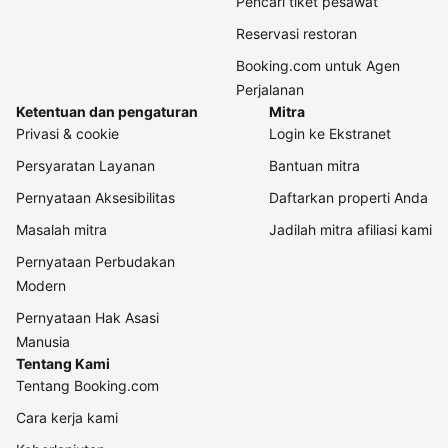
Pencari tiket pesawat
Reservasi restoran
Booking.com untuk Agen
Perjalanan
Ketentuan dan pengaturan
Mitra
Privasi & cookie
Login ke Ekstranet
Persyaratan Layanan
Bantuan mitra
Pernyataan Aksesibilitas
Daftarkan properti Anda
Masalah mitra
Jadilah mitra afiliasi kami
Pernyataan Perbudakan
Modern
Pernyataan Hak Asasi
Manusia
Tentang Kami
Tentang Booking.com
Cara kerja kami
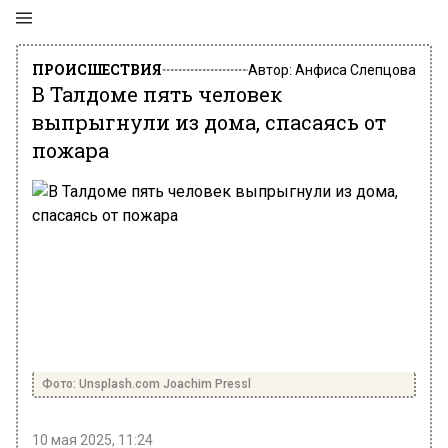
ПРОИСШЕСТВИЯ
Автор:
Анфиса Слепцова
В Талдоме пять человек
выпрыгнули из дома, спасаясь от
пожара
Фото: Unsplash.com Joachim Pressl
10 мая 2025, 11:24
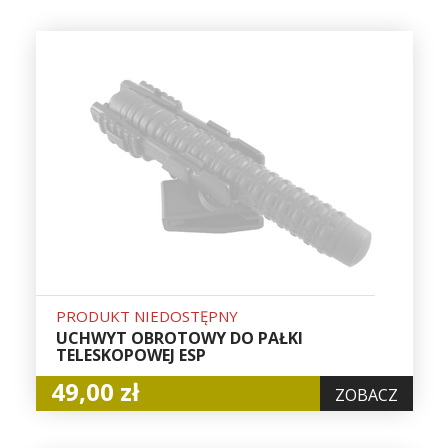
PRODUKT NIEDOSTĘPNY
UCHWYT OBROTOWY DO PAŁKI
TELESKOPOWEJ ESP
49,00 zł
ZOBACZ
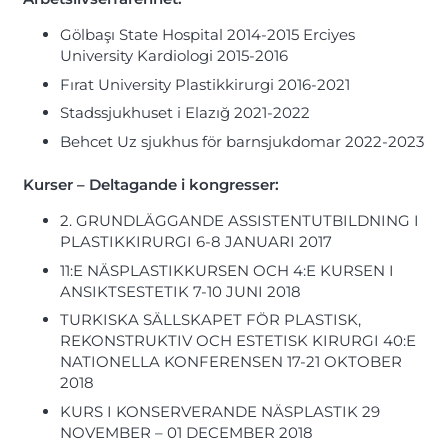
Gölbaşı State Hospital 2014-2015 Erciyes
University Kardiologi 2015-2016
Fırat University Plastikkirurgi 2016-2021
Stadssjukhuset i Elazığ 2021-2022
Behcet Uz sjukhus för barnsjukdomar 2022-2023
Kurser – Deltagande i kongresser:
2. GRUNDLÄGGANDE ASSISTENTUTBILDNING I
PLASTIKKIRURGI 6-8 JANUARI 2017
11:E NÄSPLASTIKKURSEN OCH 4:E KURSEN I
ANSIKTSESTETIK 7-10 JUNI 2018
TURKISKA SÄLLSKAPET FÖR PLASTISK,
REKONSTRUKTIV OCH ESTETISK KIRURGI 40:E
NATIONELLA KONFERENSEN 17-21 OKTOBER
2018
KURS I KONSERVERANDE NÄSPLASTIK 29
NOVEMBER – 01 DECEMBER 2018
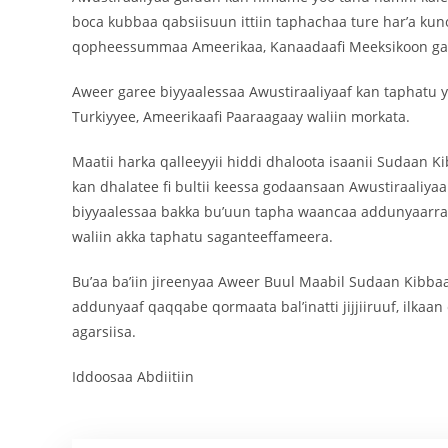
boca kubbaa qabsiisuun ittiin taphachaa ture har’a ku
qopheessummaa Ameerikaa, Kanaadaafi Meeksikoon gagge
Aweer garee biyyaalessaa Awustiraaliyaaf kan taphatu
Turkiyyee, Ameerikaafi Paaraagaay waliin morkata.
Maatii harka qalleeyyii hiddi dhaloota isaanii Sudaan K
kan dhalatee fi bultii keessa godaansaan Awustiraal
biyyaalessaa bakka bu’uun tapha waancaa addunyaarratt
waliin akka taphatu saganteeffameera.
Bu’aa ba’iin jireenyaa Aweer Buul Maabil Sudaan Kibb
addunyaaf qaqqabe qormaata bal’inatti jijjiiruuf, ilkaa
agarsiisa.
Iddoosaa Abdiitiin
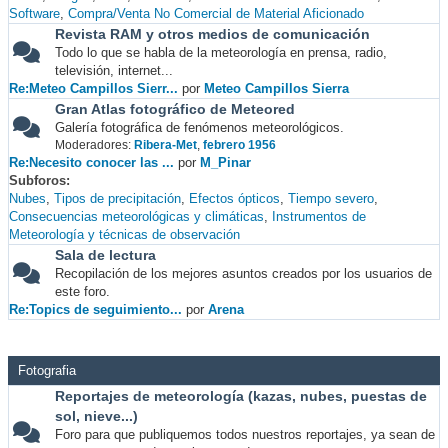
Software
Compra/Venta No Comercial de Material Aficionado
Revista RAM y otros medios de comunicación
Todo lo que se habla de la meteorología en prensa, radio,
televisión, internet...
Re:Meteo Campillos Sierr...
por
Meteo Campillos Sierra
Gran Atlas fotográfico de Meteored
Galería fotográfica de fenómenos meteorológicos.
Moderadores:
Ribera-Met
,
febrero 1956
Re:Necesito conocer las ...
por
M_Pinar
Subforos
Nubes
Tipos de precipitación
Efectos ópticos
Tiempo severo
Consecuencias meteorológicas y climáticas
Instrumentos de
Meteorología y técnicas de observación
Sala de lectura
Recopilación de los mejores asuntos creados por los usuarios de
este foro.
Re:Topics de seguimiento...
por
Arena
Fotografia
Reportajes de meteorología (kazas, nubes, puestas de
sol, nieve...)
Foro para que publiquemos todos nuestros reportajes, ya sean de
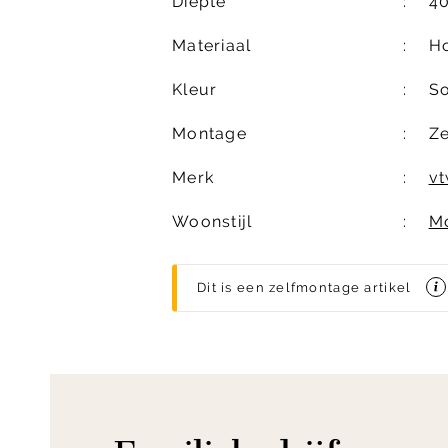
Diepte
4
Materiaal
H
Kleur
S
Montage
Z
Merk
v
Woonstijl
M
Dit is een zelfmontage artikel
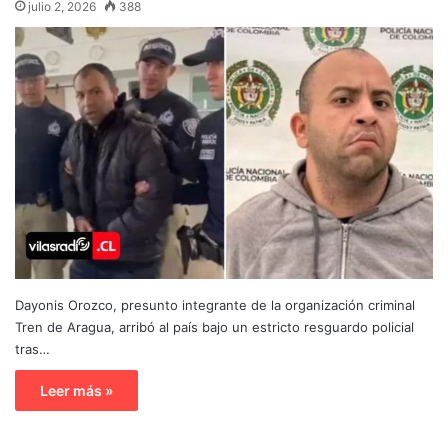
julio 2, 2026
388
Dayonis Orozco, presunto integrante de la organización criminal
Tren de Aragua, arribó al país bajo un estricto resguardo policial
tras…
Leer más »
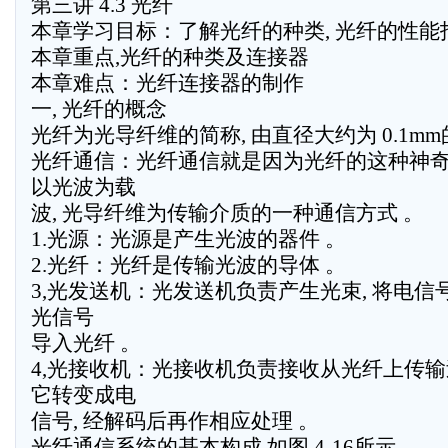
第三讲 4.3 光纤
本章学习目标：了解光纤的种类, 光纤的性
本章重点,光纤的种类及连接器
本章难点：光纤连接器的制作
一, 光纤的概念
光纤为光导纤维的简称, 由直径大约为 0.1m
光纤通信：光纤通信就是因为光纤的这种神
以光波为载
波, 光导纤维为传输介质的一种通信方式 。
1.光源：光源是产生光波的器件 。
2.光纤：光纤是传输光波的导体 。
3,光发送机：光发送机负责产生光束, 将电信
光信号
导入光纤 。
4,光接收机：光接收机负责接收从光纤上传输
它转变成电
信号, 经解码后再作相应处理 。
光纤通信系统的基本构成 如图 4-16所示 。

+ + + + +

To do>
The answer must be an exact copy of the lines from the start of the records above through the line containing "Cara kerja kami", with no pictures in it.

Your response>
Pencari tiket pesawat
Reservasi restoran
Booking.com untuk Agen
Perjalanan
Ketentuan dan pengaturan
Mitra
Privasi & cookie
Login ke Ekstranet
Persyaratan Layanan
Bantuan mitra
Pernyataan Aksesibilitas
Daftarkan properti Anda
Masalah mitra
Jadilah mitra afiliasi kami
Pernyataan Perbudakan
Modern
Pernyataan Hak Asasi
Manusia
Tentang Kami
Tentang Booking.com
Cara kerja kami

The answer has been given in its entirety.